Pada sejumlah penelitian, minyak makan merah banyak menunjukkan harapan untuk dapat menanggulangi kekurangan vitamin A di beberapa bagian dunia.
Selain warna merahnya, karakteristik minyak merah yaitu bau yang menyengat. Tanpa pengolahan apapun, pemanfaatan minyak ini sangat terbatas untuk kegiatan di dapur.
"Minyak sawit merah dalam bentuk mentahnya memiliki rasa yang sangat kuat. Ini sangat menyengat dan memiliki bau seperti jamur yang terlalu matang. Ini sangat tidak enak,” kata Neil Blomquist, chief commercial officer untuk Natural Habitats (Rotterdam, Belanda), pemasok minyak sawit organik dari Ekuador dan Afrika Barat.
Selain itu, minyak tanpa proses panjang ini juga mengandung asam lemak bebas (free fatty acid, FFA), kelembaban, trace logam, dan kotoran lainnya yang membatasi umur simpannya.
Sehingga, pelaku industri minyak sawit melakukan proses pemurnian (refining) untuk menghilangkan bau, rasa yang kurang selera bagi masyarakat.
Sebelum atau sesudah refining, minyak sawit dapat difraksinasi menjadi olein sawit (fraksi cair; 70–80 persen minyak sawit) dan stearin sawit (fraksi padat; 20–30 persen).
Palm olein biasanya digunakan sebagai minyak goreng atau minyak goreng, sedangkan palm stearin dapat ditemukan dalam mentega dan pengganti mentega.
Agar Minyak Merah Tetap Berkualitas
Menurut Wim De Greyt, seorang Manajer R&D di Desmet Ballestra (Brussels, Belgia), sebuah perusahaan yang merancang dan membangun kilang minyak nabati, cara agar membuat minyak merah menjadi selera untuk dikonsumsi yaitu harus menghilangkan bau minyak sawit pada suhu rendah untuk menghindari kerusakan termal karoten.
Jika produsen menggunakan proses refining fisik klasik, maka produsen memerlukan langkah distilasi molekuler sehingga produsen dapat melepaskan asam lemak bebas pada vakum yang lebih dalam dan suhu yang lebih rendah.

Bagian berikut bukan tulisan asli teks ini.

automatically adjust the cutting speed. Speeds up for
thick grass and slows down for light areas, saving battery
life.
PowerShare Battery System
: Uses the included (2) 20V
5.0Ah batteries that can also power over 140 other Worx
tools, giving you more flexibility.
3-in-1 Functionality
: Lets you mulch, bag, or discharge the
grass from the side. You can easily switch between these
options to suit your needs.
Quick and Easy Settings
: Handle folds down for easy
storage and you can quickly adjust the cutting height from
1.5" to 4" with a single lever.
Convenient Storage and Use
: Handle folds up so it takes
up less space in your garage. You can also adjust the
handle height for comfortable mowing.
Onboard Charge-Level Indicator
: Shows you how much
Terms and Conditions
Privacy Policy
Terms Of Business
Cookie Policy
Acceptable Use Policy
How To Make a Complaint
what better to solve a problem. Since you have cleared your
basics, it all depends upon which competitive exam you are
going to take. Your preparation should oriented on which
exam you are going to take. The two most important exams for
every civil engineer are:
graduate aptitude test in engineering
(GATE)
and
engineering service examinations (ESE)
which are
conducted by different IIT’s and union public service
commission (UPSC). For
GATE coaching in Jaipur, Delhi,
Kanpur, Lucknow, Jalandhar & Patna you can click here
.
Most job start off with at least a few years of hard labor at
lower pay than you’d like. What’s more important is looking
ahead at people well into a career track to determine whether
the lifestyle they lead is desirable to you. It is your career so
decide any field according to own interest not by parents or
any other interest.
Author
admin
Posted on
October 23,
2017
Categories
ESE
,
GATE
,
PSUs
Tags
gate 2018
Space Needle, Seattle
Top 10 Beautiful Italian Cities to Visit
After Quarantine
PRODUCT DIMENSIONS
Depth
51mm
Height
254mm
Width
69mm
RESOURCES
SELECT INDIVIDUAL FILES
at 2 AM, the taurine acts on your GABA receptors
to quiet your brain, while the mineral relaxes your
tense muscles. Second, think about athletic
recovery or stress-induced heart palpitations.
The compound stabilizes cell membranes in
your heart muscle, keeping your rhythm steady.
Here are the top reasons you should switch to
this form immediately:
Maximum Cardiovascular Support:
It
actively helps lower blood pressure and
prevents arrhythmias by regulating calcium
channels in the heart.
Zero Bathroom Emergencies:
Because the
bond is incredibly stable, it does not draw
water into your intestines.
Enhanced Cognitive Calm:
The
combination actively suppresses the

Sebagai alternatif, menurut De Greyt, produsen dapat memulai dari minyak sawit mentah yang sangat baik dengan kandungan asam lemak bebas yang rendah, produsen dapat menerapkan pemurnian kimia.
"Anda menghilangkan asam lemak bebas dengan kaustik, dan kemudian anda juga melakukan langkah penghilangan bau pada suhu yang lebih rendah," jelasnya.
Pemurnian kimia, yang menghilangkan sebagian besar FFA melalui reaksi dengan natrium hidroksida, menggunakan deodorisasi suhu yang sedikit lebih rendah, 235 derajat celcius atau lebih rendah, daripada pemurnian fisik.
"Suhu deodorisasi dapat diturunkan lebih lanjut jika minyak mentah rendah FFA. Untuk mempertahankan karoten, Anda mungkin perlu menghilangkan bau pada suhu di bawah 220 C,” kata De Greyt.
Advertisement
Harga Lebih Murah?
Menteri Koperasi dan UKM Teten Masduki menyebut harga jual minyak makan merah akan lebih murah dibanding minyak goreng curah atau kemasan sederhana. Minyak makan merah kemungkinan dijual Rp 9.000 per liter.
Namun hal ini dibantah oleh Direktur Eksekutif Gabungan Industri Minyak Goreng Nabati Indonesia (GIMNI), Sahat M Sinaga. Ia mengatakan bahwa produksi harga minyak makan merah lebih mahal dibandingkan minyak goreng biasa. Hal ini dikarenakan nutrisi alami pada minyak makan merah tetap utuh.
Sahat bercerita, saat bekerja di sebuah perusahaan nasional, ia pernah memproduksi minyak makan merah di 1997. Namun, krisis moneter pada 1998 menyebabkan masyarakat tak ada lagi yang membeli minyak goreng bervitamin karena harga tinggi. Produksi pun berhenti.
Jika saat itu masih terdapat minyak merah di pasaran, minyak tersebut merupakan produksi asal Malaysia. "Saat itu kami menggunakan teknologi yang mahal, molecular distillation, untuk dapat menjaga vitamin alaminya tetap berada di dalam minyak sawit," ujar Sahat kepada merdeka.com, Kamis (13/10/2022).
Proses pengolahan kelapa sawit menjadi minyak makan merah berbeda dengan proses pengolahan kelapa sawit menjadi minyak goreng biasa yang saat ini dikonsumsi. Ini pula menjadi penyebab harga minyak makan merah lebih mahal.
Pada 1997, saat perusahaan tempat Sahat bekerja masih memproduksi minyak merah, tim juga melakukan penelitian pasar dan pola penggorengan yang dikerjakan oleh Institut Pertanian Bogor.
Hasil dari penelitian menunjukan, nutrisi alami yang ada di minyak, bila dipanaskan di atas 120 derajat celcius untuk menggoreng, hanya sedikit yang masuk ke dalam makanan atau gorengan.
"Kebanyakannya nutrisi alami itu menguap ke udara," ungkapnya.
Dia pun enggan mengomentari perihal target pemerintah bahwa harga minyak merah atau populer disebut minyak makan merah lebih murah dari harga minyak goreng biasa.
"Itu harga bisa lebih rendah, pastinya sih beda teknologi proses atau investasinya," ungkapnya.